## Task directions
Find every line in the records that holds the string "phone". Copy each one.

## Supplied records
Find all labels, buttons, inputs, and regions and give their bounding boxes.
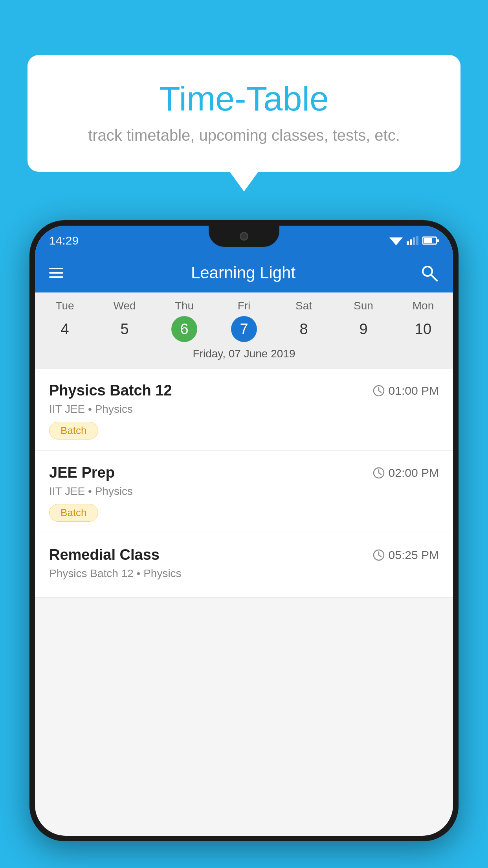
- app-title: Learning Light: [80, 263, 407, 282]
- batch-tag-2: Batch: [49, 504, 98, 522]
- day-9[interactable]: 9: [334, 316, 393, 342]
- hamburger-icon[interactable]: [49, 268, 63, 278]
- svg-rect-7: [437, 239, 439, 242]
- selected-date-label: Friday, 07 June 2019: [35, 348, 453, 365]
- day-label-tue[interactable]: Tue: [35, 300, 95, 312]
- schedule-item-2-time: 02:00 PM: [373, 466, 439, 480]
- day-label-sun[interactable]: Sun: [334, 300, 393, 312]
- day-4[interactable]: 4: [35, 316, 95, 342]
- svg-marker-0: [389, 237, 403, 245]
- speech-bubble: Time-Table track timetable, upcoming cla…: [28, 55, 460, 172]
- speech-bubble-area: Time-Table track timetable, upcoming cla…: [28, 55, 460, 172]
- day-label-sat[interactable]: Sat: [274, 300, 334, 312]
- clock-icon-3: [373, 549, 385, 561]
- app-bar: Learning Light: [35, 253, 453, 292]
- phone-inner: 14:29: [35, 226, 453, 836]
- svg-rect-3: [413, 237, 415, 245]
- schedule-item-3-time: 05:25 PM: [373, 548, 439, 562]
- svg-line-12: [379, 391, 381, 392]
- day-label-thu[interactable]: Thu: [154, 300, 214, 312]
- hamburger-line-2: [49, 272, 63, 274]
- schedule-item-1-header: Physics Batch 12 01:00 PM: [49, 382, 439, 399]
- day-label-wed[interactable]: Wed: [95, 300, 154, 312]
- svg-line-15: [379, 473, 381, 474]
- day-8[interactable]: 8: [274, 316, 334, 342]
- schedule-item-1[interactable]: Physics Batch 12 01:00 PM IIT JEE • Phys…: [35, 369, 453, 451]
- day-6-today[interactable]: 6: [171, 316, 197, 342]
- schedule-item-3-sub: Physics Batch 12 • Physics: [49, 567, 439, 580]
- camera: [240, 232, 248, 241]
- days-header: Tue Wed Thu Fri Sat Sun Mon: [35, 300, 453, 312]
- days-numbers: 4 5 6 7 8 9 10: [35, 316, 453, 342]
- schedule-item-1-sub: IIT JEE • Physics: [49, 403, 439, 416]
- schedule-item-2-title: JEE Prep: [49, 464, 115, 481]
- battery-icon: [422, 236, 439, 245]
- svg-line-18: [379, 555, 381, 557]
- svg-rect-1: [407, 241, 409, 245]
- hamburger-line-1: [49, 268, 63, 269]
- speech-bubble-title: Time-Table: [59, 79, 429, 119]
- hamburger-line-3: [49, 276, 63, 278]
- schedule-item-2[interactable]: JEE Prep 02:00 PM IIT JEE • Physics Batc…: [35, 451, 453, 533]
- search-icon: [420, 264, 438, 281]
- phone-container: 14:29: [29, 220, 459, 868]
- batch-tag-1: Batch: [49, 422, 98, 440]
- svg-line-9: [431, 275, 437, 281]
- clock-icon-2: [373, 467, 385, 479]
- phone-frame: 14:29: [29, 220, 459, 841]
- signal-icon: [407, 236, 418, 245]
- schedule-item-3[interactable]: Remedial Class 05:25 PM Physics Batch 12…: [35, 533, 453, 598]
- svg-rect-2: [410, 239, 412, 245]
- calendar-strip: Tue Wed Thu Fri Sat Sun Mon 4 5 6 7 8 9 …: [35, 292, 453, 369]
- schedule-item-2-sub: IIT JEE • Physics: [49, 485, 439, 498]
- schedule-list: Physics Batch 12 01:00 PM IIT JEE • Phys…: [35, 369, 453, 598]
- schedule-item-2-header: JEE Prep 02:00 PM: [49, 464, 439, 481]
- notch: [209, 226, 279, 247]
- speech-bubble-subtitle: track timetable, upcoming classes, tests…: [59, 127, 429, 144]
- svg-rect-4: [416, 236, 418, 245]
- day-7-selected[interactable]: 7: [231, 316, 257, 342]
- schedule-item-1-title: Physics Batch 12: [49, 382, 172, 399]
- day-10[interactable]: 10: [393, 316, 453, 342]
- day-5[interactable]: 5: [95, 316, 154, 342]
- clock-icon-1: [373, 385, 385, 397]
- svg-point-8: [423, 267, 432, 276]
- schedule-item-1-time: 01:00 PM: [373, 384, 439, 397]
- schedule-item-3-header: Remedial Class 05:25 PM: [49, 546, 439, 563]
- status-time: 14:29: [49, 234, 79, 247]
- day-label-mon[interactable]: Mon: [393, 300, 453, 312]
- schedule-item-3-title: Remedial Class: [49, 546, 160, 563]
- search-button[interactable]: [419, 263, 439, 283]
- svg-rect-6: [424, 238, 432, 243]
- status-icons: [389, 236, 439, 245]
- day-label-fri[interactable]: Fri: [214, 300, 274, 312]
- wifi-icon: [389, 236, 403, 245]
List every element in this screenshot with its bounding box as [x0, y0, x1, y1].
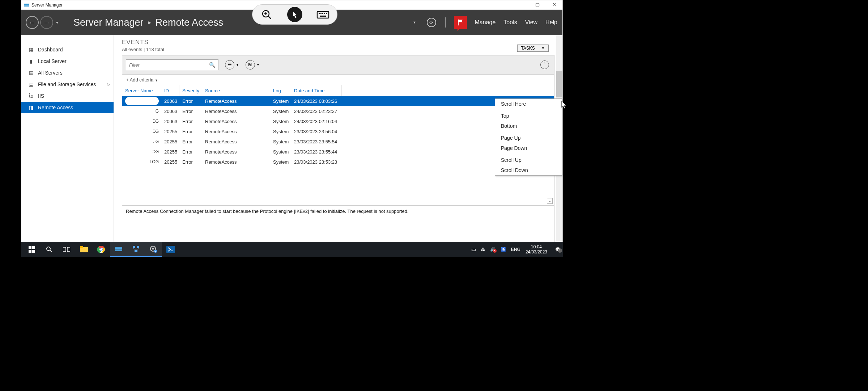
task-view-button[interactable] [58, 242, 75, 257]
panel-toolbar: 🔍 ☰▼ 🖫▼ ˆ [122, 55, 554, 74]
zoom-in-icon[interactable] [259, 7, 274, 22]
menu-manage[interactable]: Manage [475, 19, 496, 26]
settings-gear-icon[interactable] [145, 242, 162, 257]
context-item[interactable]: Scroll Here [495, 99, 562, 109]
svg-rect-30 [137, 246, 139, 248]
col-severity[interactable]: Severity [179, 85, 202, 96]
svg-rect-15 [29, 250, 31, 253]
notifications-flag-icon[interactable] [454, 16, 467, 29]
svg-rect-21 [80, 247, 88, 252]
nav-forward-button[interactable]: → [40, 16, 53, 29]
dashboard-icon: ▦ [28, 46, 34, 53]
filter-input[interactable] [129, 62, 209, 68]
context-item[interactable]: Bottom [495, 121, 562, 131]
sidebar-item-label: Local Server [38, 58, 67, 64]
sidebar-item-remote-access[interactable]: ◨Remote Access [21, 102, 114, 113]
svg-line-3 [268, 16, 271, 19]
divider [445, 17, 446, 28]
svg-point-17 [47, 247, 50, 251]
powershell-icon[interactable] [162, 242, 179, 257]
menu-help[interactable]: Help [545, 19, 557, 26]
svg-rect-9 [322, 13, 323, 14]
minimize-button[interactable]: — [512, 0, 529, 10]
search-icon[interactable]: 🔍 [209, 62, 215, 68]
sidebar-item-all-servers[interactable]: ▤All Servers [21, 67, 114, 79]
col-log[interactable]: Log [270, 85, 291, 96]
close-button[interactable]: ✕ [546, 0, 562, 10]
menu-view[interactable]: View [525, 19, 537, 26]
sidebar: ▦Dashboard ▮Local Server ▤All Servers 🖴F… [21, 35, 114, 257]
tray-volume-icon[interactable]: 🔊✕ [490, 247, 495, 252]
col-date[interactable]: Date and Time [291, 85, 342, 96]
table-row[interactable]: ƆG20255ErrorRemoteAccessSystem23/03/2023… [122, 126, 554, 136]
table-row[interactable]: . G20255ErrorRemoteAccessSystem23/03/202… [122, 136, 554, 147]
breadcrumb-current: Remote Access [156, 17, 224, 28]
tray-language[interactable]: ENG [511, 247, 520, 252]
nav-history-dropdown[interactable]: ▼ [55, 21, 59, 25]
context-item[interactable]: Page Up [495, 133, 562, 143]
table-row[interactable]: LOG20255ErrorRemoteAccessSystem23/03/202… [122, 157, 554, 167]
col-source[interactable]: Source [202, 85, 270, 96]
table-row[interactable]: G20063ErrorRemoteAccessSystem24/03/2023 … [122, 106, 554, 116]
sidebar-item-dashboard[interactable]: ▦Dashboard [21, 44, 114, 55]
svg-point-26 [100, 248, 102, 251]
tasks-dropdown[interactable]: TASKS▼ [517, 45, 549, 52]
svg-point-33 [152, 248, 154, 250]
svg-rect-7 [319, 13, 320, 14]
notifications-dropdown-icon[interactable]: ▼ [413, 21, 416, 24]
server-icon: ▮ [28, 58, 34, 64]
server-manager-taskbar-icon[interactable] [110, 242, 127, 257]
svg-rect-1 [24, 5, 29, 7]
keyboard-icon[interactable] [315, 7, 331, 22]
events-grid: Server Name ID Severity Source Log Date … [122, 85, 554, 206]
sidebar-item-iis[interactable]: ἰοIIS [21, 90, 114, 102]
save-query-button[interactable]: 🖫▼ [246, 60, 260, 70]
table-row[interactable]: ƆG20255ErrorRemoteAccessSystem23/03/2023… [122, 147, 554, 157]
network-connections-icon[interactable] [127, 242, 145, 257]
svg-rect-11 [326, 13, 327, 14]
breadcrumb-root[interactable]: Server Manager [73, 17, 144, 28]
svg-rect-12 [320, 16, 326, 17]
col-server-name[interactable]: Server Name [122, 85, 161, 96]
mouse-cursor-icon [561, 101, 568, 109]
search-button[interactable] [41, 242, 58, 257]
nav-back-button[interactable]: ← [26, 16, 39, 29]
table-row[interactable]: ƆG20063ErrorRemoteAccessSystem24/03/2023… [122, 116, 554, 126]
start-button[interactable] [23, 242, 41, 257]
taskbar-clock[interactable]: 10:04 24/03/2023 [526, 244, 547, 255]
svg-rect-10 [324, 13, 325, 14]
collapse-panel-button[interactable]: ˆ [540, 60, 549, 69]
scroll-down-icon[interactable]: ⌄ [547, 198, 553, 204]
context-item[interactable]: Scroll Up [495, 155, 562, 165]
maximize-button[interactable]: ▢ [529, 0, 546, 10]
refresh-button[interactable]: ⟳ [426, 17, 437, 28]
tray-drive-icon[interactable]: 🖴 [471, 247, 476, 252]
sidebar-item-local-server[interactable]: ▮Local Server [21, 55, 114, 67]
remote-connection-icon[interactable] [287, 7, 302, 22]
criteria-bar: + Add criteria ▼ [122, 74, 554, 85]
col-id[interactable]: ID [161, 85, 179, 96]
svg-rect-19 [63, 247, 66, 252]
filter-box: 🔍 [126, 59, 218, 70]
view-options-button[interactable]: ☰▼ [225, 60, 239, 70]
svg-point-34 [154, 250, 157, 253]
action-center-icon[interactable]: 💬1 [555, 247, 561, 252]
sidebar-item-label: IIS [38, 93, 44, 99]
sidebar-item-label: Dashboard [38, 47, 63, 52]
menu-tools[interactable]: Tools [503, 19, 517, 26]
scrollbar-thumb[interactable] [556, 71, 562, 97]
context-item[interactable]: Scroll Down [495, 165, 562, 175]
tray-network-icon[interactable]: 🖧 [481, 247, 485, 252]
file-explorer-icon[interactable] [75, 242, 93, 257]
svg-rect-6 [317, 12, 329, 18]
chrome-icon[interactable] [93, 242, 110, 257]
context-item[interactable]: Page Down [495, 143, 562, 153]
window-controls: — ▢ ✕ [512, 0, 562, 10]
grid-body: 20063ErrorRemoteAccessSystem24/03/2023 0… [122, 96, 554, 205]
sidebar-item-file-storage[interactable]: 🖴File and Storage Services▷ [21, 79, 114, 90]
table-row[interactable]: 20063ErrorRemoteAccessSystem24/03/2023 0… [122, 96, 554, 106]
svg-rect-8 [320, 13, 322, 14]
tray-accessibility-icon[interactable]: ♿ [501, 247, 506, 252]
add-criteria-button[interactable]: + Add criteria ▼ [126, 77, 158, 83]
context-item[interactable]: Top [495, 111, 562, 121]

## Result for this task
- phone-inner: 14:29: [35, 226, 453, 836]
- phone-container: 14:29: [29, 220, 459, 868]
- phone-frame: 14:29: [29, 220, 459, 841]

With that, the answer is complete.